The bagpipes, he said, have a connection to the spirit somehow, and instruments with an air reservoir can be found in many cultures across the globe.
As a result, bagpipes have a unique role at ceremonial functions, including funerals and memorial services. “I played at services after 9/11,” Campbell said, including a service in front of Portland’s City Hall. He also played at Cape’s Memorial Day celebration this year.
His playing started at age 13. And though his last name is Scottish, he wasn’t raised with an appreciation of his Scottish heritage. Instead, he learned about the bagpipes from a friend of a cousin and fell in love with the instrument.
“It sort of came up unbidden,” Campbell said.
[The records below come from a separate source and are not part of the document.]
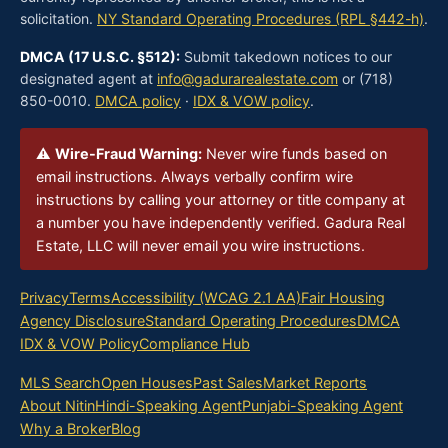
solicitation.
NY Standard Operating Procedures (RPL §442-h)
.
DMCA (17 U.S.C. §512):
Submit takedown notices to our
designated agent at
info@gadurarealestate.com
or (718)
850-0010.
DMCA policy
·
IDX & VOW policy
.
⚠
Wire-Fraud Warning:
Never wire funds based on
email instructions. Always verbally confirm wire
instructions by calling your attorney or title company at
a number you have independently verified. Gadura Real
Estate, LLC will never email you wire instructions.
Privacy
Terms
Accessibility (WCAG 2.1 AA)
Fair Housing
Agency Disclosure
Standard Operating Procedures
DMCA
IDX & VOW Policy
Compliance Hub
MLS Search
Open Houses
Past Sales
Market Reports
About Nitin
Hindi-Speaking Agent
Punjabi-Speaking Agent
Why a Broker
Blog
He also played guitar at the time, and that ended up taking more of his time. He stopped piping for about 20 years. When his family moved to Maine about 12 years ago, he picked it up again.
“I’d always regretted having stopped,” Campbell said. Though it wasn’t easy, starting over wasn’t as hard as he had feared. “The fingers remembered the patterns,” he said.
He called around and found a teacher in Winchester, Mass., who comes to Maine every two weeks.
“It’s very important to find a good instructor on a bagpipe, because it’s about your technique,” Campbell said.
Breathing to fill the bag, squeezing to create sound, and fingering to make the music are all important and complex. And they have to be coordinated – any error can make a bagpipe squeak and squeal.
“So few people hear (bagpipes) played really well,” Campbell said. “You have four reeds going simultaneously. ”
There are three drones, which make constant tones that serve as the background to the medley, which is played by the chanter.
Keeping the airflow out of the bag steady is the especially difficult part of playing the bagpipes, he said, because it involves keeping pressure on the bag when blowing into it.
In most wind instruments, breathing is crucial to the music. “Your phrasing is connected to your breath,” Campbell said. Not so in a bagpipe. A piper can choose to take short breaths or long ones to keep the bag full. The key is to keep air flowing out of the bag consistently.
If there is too little pressure on the bag, the music starts to sound bad.
Other factors can also affect the quality of the sound, including temperature and moisture changes in the air either inside or outside the bag. When the instrument is not being played, the reeds can dry out.
At most services, Campbell said, the piper plays at the beginning of the service, waits through the rest of it, and plays at the end. After all that idle time, the instrument can sound very strange when it first starts up again.
Practice is the best way to learn to control the bagpipe, which Campbell called “an organism.”
Pipe bands are often a good way to get experience in a group and learn from other pipers, he said, but “there’s nothing in Portland, which is kind of surprising.”
“I enjoy playing solo,” he said. When he needs a group, he can call on his three sons, who are also studying the bagpipes.
For a couple of weeks each summer, the whole family travels to Cape Breton Island, Nova Scotia, to intensively study music and dancing.
The island, Campbell said, is a truer representation of traditional Scottish culture than in Scotland, because it is an isolated island to which whole communities transplanted themselves in the 17th and 18th centuries to escape English persecution.